I love you, she mouthed against his lips before sliding from the rack. Her bones told her it was too early, but she couldn't stay. And there was always a game going that would occupy her until the shuttle run that would take her back to Galactica.

She could do this. I'm coming back. She stared at the dogtag on Sam's neck, tangled in its cord. There. I said it.

Maybe someone would allow her to even mean it.

-

All of this has happened before...

The wind was biting deep into her bones, stirring old injuries in a way that the black of space never quite did. But Kara ignored it, not caring. Maybe she deserved it for her mistake of belief.

Earth was a dead planet, smoldering still from the countless fires of a thousand bombs.

Hyperbole that not even the Admiral truly believed.

Down at the water's edge, standing on rock and shifting sand, Kara felt a strange kinship to the planet. So did someone else, their footsteps careful, crunching and sliding on the scree.

Kara didn't have to turn to know the person walking down the bank towards her was Sam. It was time, some invisible clock in the universe ticking off the pre-ordained milliseconds, allowing for only a little personal quirk or two. She'd been waiting for him to work up the courage. Or the bullshit.
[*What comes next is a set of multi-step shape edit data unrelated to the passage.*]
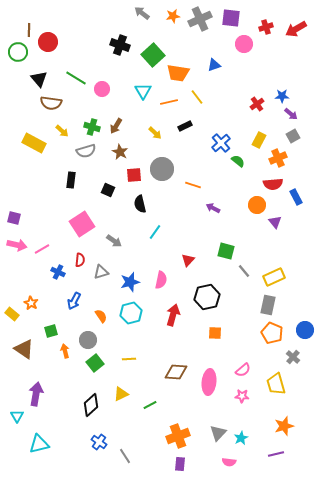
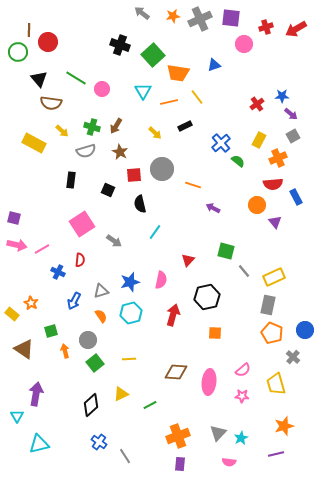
gray triangle at (101, 272): moved 19 px down
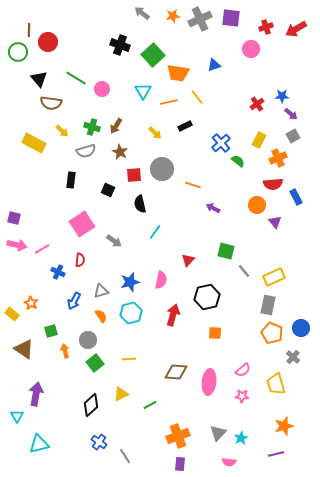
pink circle at (244, 44): moved 7 px right, 5 px down
blue circle at (305, 330): moved 4 px left, 2 px up
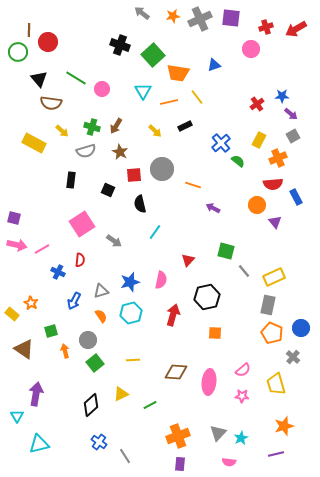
yellow arrow at (155, 133): moved 2 px up
yellow line at (129, 359): moved 4 px right, 1 px down
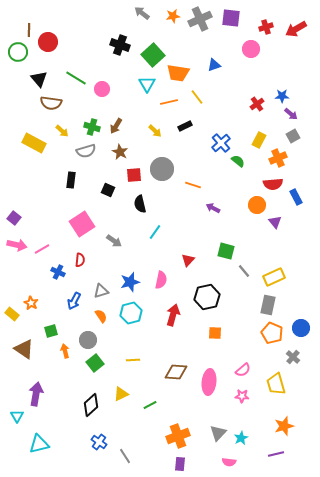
cyan triangle at (143, 91): moved 4 px right, 7 px up
purple square at (14, 218): rotated 24 degrees clockwise
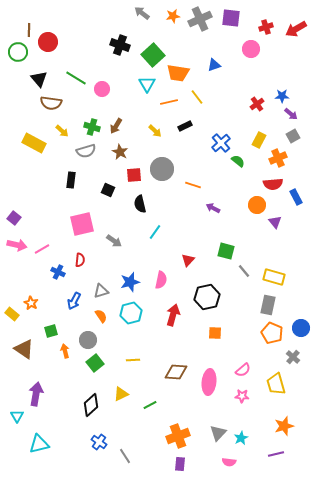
pink square at (82, 224): rotated 20 degrees clockwise
yellow rectangle at (274, 277): rotated 40 degrees clockwise
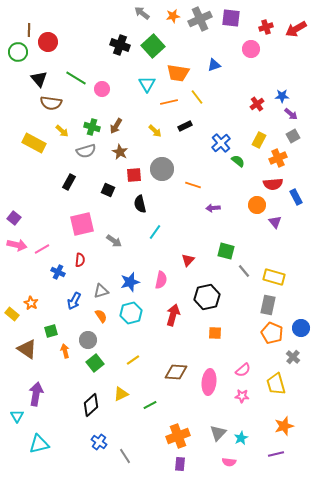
green square at (153, 55): moved 9 px up
black rectangle at (71, 180): moved 2 px left, 2 px down; rotated 21 degrees clockwise
purple arrow at (213, 208): rotated 32 degrees counterclockwise
brown triangle at (24, 349): moved 3 px right
yellow line at (133, 360): rotated 32 degrees counterclockwise
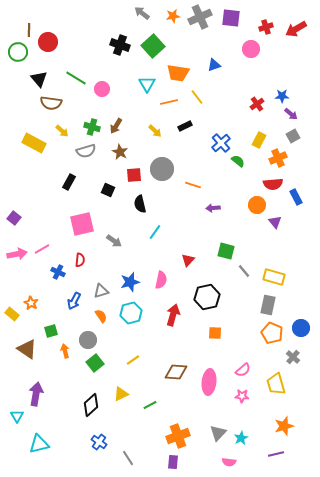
gray cross at (200, 19): moved 2 px up
pink arrow at (17, 245): moved 9 px down; rotated 24 degrees counterclockwise
gray line at (125, 456): moved 3 px right, 2 px down
purple rectangle at (180, 464): moved 7 px left, 2 px up
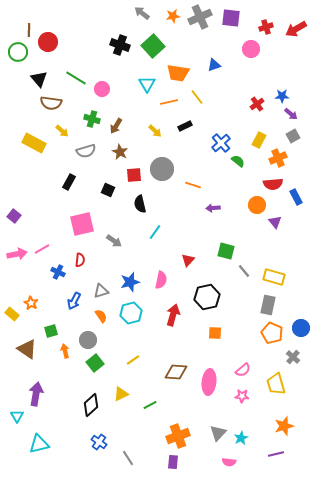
green cross at (92, 127): moved 8 px up
purple square at (14, 218): moved 2 px up
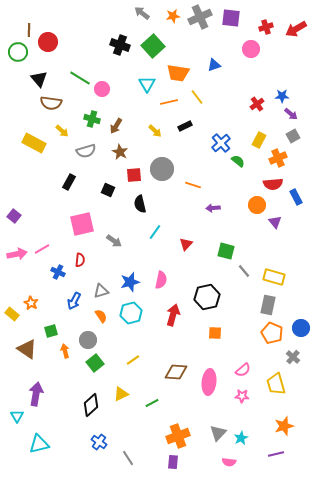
green line at (76, 78): moved 4 px right
red triangle at (188, 260): moved 2 px left, 16 px up
green line at (150, 405): moved 2 px right, 2 px up
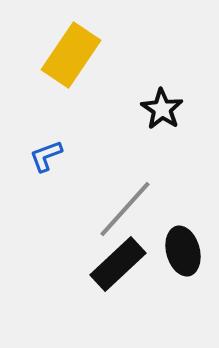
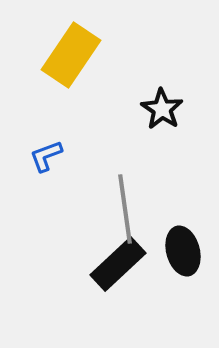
gray line: rotated 50 degrees counterclockwise
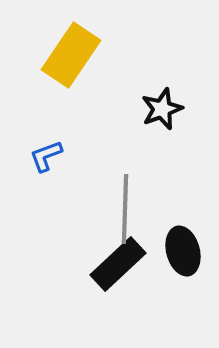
black star: rotated 18 degrees clockwise
gray line: rotated 10 degrees clockwise
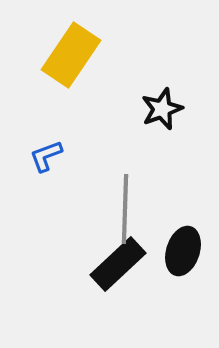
black ellipse: rotated 33 degrees clockwise
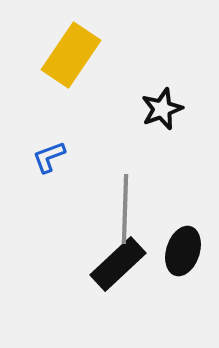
blue L-shape: moved 3 px right, 1 px down
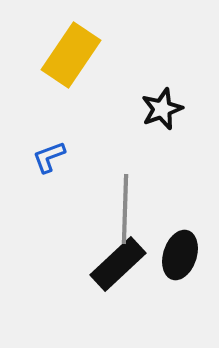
black ellipse: moved 3 px left, 4 px down
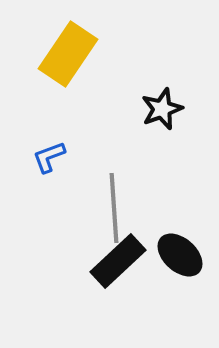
yellow rectangle: moved 3 px left, 1 px up
gray line: moved 11 px left, 1 px up; rotated 6 degrees counterclockwise
black ellipse: rotated 66 degrees counterclockwise
black rectangle: moved 3 px up
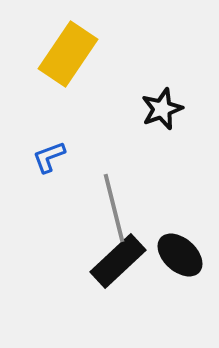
gray line: rotated 10 degrees counterclockwise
So she got there first, her words crisp and clear. "I knew I was going to die."

The words made him falter, and he was almost hesitant when he replied, "Not going to shoot me, then?"

Feeling the cold wind bite deeper, Kara considered turning to him and burrowing against his chest. But that wasn't where they were, anymore. She wasn't certain it ever had been. "When I gave you back my tag. Do you remember?"

It was going to be a difficult conversation, and she didn't think she could make him understand--Lee had almost grasped it, once. The Admiral would have her committed, if there weren't four shrinks for fifty-thousand post-stress disordered patients. Leoben knew and understood; had always known and understood, and sometimes, on the Demetrius (if she thought of him), she would wish he were there, helping her to figure out the path.

"Right before--" he broke off. They didn't talk about her 'dying'. Maybe because Kara was alive or because Sam couldn't face it. Not that it mattered. "Yeah. Yeah, I remember."

"It was destiny. I was thinking about what you'd said, what Leoben said. And I realized..." she stopped, dipping her fingers into the water. She couldn't feel the cold in her hands anymore. That was probably a bad thing, but it didn't matter, here.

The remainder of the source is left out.